History
of Brookgreen Gardens

brookgreen gardens

The Waccamaw Neck and the entire Pee Dee Region of South Carolina are rich in history and legend. Brookgreen Gardens is listed in the National Register of Historic Places. This property was originally four rice plantations -- the Oaks, Brookgreen, Springfield and Laurel Hill -- laid out in Colonial times to run side by side from the river, where the ricefields lay, to the beaches, where plantation families moved during the summers to take refuge from the heat and diseases of the swamps. Most of the planters had homes in Charleston, where they took their families in the winter for the social season; many also had cottages in the inland areas of the Sand Hills and Blue Ridge. This society was born of the cash crop, indigo, before the American Revolution and, later, rice. It became even more prominent after the Carolina Golden Big Grain Rice was developed and cultivated at Brookgreen Plantation by Joshua John Ward. In the 1840s, South Carolina produced one-half of the rice grown in the nation and Georgetown County planters grew half of the South Carolina crop.

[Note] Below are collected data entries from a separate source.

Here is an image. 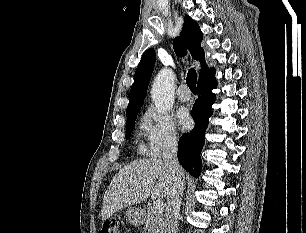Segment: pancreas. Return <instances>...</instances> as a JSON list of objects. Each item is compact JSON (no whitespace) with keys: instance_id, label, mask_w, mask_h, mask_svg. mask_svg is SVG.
<instances>
[{"instance_id":"1","label":"pancreas","mask_w":306,"mask_h":233,"mask_svg":"<svg viewBox=\"0 0 306 233\" xmlns=\"http://www.w3.org/2000/svg\"><path fill=\"white\" fill-rule=\"evenodd\" d=\"M147 213L145 228L148 230V233H166L163 211L148 207Z\"/></svg>"}]
</instances>
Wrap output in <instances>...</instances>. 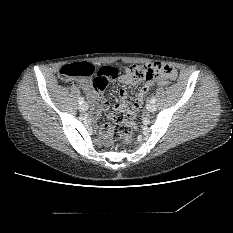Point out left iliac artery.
<instances>
[{"instance_id": "1", "label": "left iliac artery", "mask_w": 233, "mask_h": 233, "mask_svg": "<svg viewBox=\"0 0 233 233\" xmlns=\"http://www.w3.org/2000/svg\"><path fill=\"white\" fill-rule=\"evenodd\" d=\"M150 102L151 103H155L156 102V98L155 97L151 98Z\"/></svg>"}]
</instances>
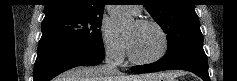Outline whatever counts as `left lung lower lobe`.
Segmentation results:
<instances>
[{
	"mask_svg": "<svg viewBox=\"0 0 237 81\" xmlns=\"http://www.w3.org/2000/svg\"><path fill=\"white\" fill-rule=\"evenodd\" d=\"M131 69L135 73L156 72L173 69L187 70L195 73L204 81H210L207 56L203 50V47L191 49L171 61H166L161 58L155 63L133 66Z\"/></svg>",
	"mask_w": 237,
	"mask_h": 81,
	"instance_id": "obj_1",
	"label": "left lung lower lobe"
}]
</instances>
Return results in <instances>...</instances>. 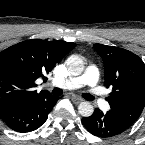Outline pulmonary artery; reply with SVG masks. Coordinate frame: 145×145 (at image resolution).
<instances>
[{
  "mask_svg": "<svg viewBox=\"0 0 145 145\" xmlns=\"http://www.w3.org/2000/svg\"><path fill=\"white\" fill-rule=\"evenodd\" d=\"M99 70L95 65H89L85 73L79 77H70L61 80H54L53 84L64 89H77L84 85L89 86L90 92L95 101L103 108H108V103L101 97L98 89Z\"/></svg>",
  "mask_w": 145,
  "mask_h": 145,
  "instance_id": "obj_1",
  "label": "pulmonary artery"
}]
</instances>
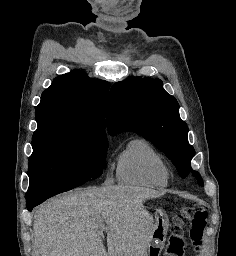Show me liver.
<instances>
[{
	"instance_id": "obj_1",
	"label": "liver",
	"mask_w": 236,
	"mask_h": 256,
	"mask_svg": "<svg viewBox=\"0 0 236 256\" xmlns=\"http://www.w3.org/2000/svg\"><path fill=\"white\" fill-rule=\"evenodd\" d=\"M158 196L163 192L103 186L52 198L36 208L34 246L40 256H146L149 220L142 202Z\"/></svg>"
}]
</instances>
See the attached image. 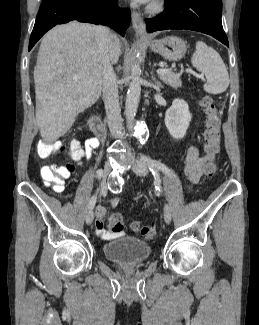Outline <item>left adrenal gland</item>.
Returning a JSON list of instances; mask_svg holds the SVG:
<instances>
[{"label": "left adrenal gland", "mask_w": 259, "mask_h": 325, "mask_svg": "<svg viewBox=\"0 0 259 325\" xmlns=\"http://www.w3.org/2000/svg\"><path fill=\"white\" fill-rule=\"evenodd\" d=\"M152 81H154L157 89L163 87L159 81H156L155 77L153 76V72H152Z\"/></svg>", "instance_id": "a2214340"}]
</instances>
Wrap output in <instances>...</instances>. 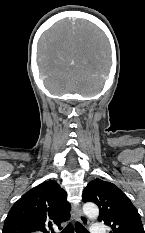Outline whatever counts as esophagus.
<instances>
[{
  "label": "esophagus",
  "instance_id": "obj_1",
  "mask_svg": "<svg viewBox=\"0 0 145 233\" xmlns=\"http://www.w3.org/2000/svg\"><path fill=\"white\" fill-rule=\"evenodd\" d=\"M74 211H75V216H76V219L84 224V225H87L88 224V219L84 216V214L82 213L81 211V208L80 206H75L74 207Z\"/></svg>",
  "mask_w": 145,
  "mask_h": 233
}]
</instances>
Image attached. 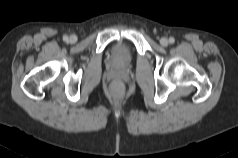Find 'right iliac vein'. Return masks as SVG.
I'll list each match as a JSON object with an SVG mask.
<instances>
[{"label":"right iliac vein","mask_w":238,"mask_h":158,"mask_svg":"<svg viewBox=\"0 0 238 158\" xmlns=\"http://www.w3.org/2000/svg\"><path fill=\"white\" fill-rule=\"evenodd\" d=\"M76 40H77L76 36L73 35L70 37V42L74 43V42H76Z\"/></svg>","instance_id":"63e3f726"}]
</instances>
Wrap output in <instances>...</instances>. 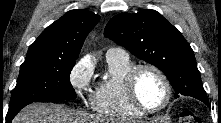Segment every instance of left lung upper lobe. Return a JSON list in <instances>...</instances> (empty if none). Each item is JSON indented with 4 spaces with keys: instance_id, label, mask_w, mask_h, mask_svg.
I'll return each instance as SVG.
<instances>
[{
    "instance_id": "1",
    "label": "left lung upper lobe",
    "mask_w": 221,
    "mask_h": 123,
    "mask_svg": "<svg viewBox=\"0 0 221 123\" xmlns=\"http://www.w3.org/2000/svg\"><path fill=\"white\" fill-rule=\"evenodd\" d=\"M105 36L158 67L178 94L207 103L194 52L182 34L155 10L121 13L106 25Z\"/></svg>"
}]
</instances>
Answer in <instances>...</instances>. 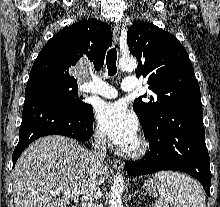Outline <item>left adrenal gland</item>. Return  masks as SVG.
Segmentation results:
<instances>
[{
    "label": "left adrenal gland",
    "instance_id": "left-adrenal-gland-1",
    "mask_svg": "<svg viewBox=\"0 0 220 207\" xmlns=\"http://www.w3.org/2000/svg\"><path fill=\"white\" fill-rule=\"evenodd\" d=\"M138 192H139V191H135L133 196H136V194H137Z\"/></svg>",
    "mask_w": 220,
    "mask_h": 207
}]
</instances>
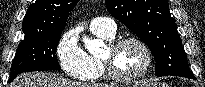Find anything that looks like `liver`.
<instances>
[{
  "mask_svg": "<svg viewBox=\"0 0 205 87\" xmlns=\"http://www.w3.org/2000/svg\"><path fill=\"white\" fill-rule=\"evenodd\" d=\"M10 87H117L108 84H86L58 77L44 72L19 75Z\"/></svg>",
  "mask_w": 205,
  "mask_h": 87,
  "instance_id": "6515ba94",
  "label": "liver"
}]
</instances>
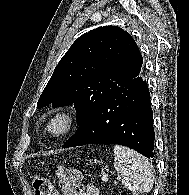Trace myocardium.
<instances>
[{
	"mask_svg": "<svg viewBox=\"0 0 189 195\" xmlns=\"http://www.w3.org/2000/svg\"><path fill=\"white\" fill-rule=\"evenodd\" d=\"M57 120H62L63 126L59 131H54L52 125ZM78 121L77 114L74 110L60 108L55 110L47 120L46 130L54 138H61L68 135L75 127Z\"/></svg>",
	"mask_w": 189,
	"mask_h": 195,
	"instance_id": "obj_1",
	"label": "myocardium"
}]
</instances>
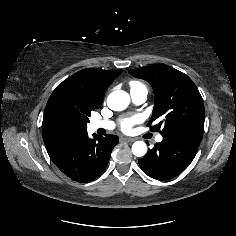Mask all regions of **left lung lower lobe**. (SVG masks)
Instances as JSON below:
<instances>
[{"instance_id": "1", "label": "left lung lower lobe", "mask_w": 236, "mask_h": 236, "mask_svg": "<svg viewBox=\"0 0 236 236\" xmlns=\"http://www.w3.org/2000/svg\"><path fill=\"white\" fill-rule=\"evenodd\" d=\"M203 133H177L163 136L160 143L138 161L149 177L157 180L174 178L183 172L194 159Z\"/></svg>"}]
</instances>
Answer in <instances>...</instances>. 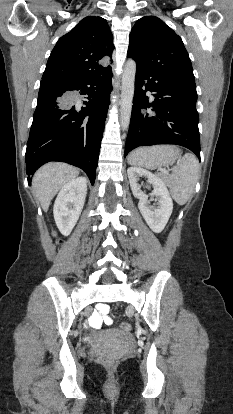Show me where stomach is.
<instances>
[{"label": "stomach", "mask_w": 233, "mask_h": 414, "mask_svg": "<svg viewBox=\"0 0 233 414\" xmlns=\"http://www.w3.org/2000/svg\"><path fill=\"white\" fill-rule=\"evenodd\" d=\"M179 156V150L172 146H153L138 149L134 158L143 167L156 169L172 165Z\"/></svg>", "instance_id": "stomach-1"}]
</instances>
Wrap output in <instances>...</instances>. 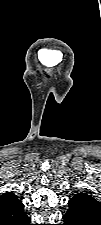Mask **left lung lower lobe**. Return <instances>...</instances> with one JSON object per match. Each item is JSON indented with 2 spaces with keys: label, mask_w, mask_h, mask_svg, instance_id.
<instances>
[{
  "label": "left lung lower lobe",
  "mask_w": 101,
  "mask_h": 225,
  "mask_svg": "<svg viewBox=\"0 0 101 225\" xmlns=\"http://www.w3.org/2000/svg\"><path fill=\"white\" fill-rule=\"evenodd\" d=\"M63 219V225H101L100 215L75 209H68Z\"/></svg>",
  "instance_id": "obj_1"
}]
</instances>
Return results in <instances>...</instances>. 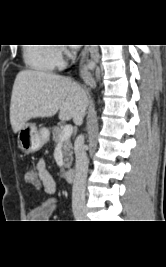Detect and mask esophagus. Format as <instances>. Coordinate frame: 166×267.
I'll return each mask as SVG.
<instances>
[{"instance_id": "34e87169", "label": "esophagus", "mask_w": 166, "mask_h": 267, "mask_svg": "<svg viewBox=\"0 0 166 267\" xmlns=\"http://www.w3.org/2000/svg\"><path fill=\"white\" fill-rule=\"evenodd\" d=\"M86 52H87V49L85 48L84 51L82 52V60H83ZM81 73H82V78L84 81H89V80L91 81L92 80L90 77V74L87 72L86 68H83Z\"/></svg>"}]
</instances>
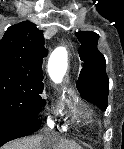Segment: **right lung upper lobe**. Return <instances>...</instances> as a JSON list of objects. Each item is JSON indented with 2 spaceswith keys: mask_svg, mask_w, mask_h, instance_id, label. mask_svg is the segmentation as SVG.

The original grant was to two brothers, John and William Allston. The surname had been spelled A-l-s-t-o-n in England. During the Revolutionary War there were two cousins, each with the same name and rank, serving the General Francis Marion. To avoid confusion, William Alston of Clifton Plantation reverted to the English spelling, his descendants, who included Governor Joseph Alston, owner of The Oaks and husband of Theodosia Burr, are known as the "one-1 Alstons." The family of William Allston of Brookgreen Plantation included the well known artist Washington Allston and Governor Robert F. W. Allston.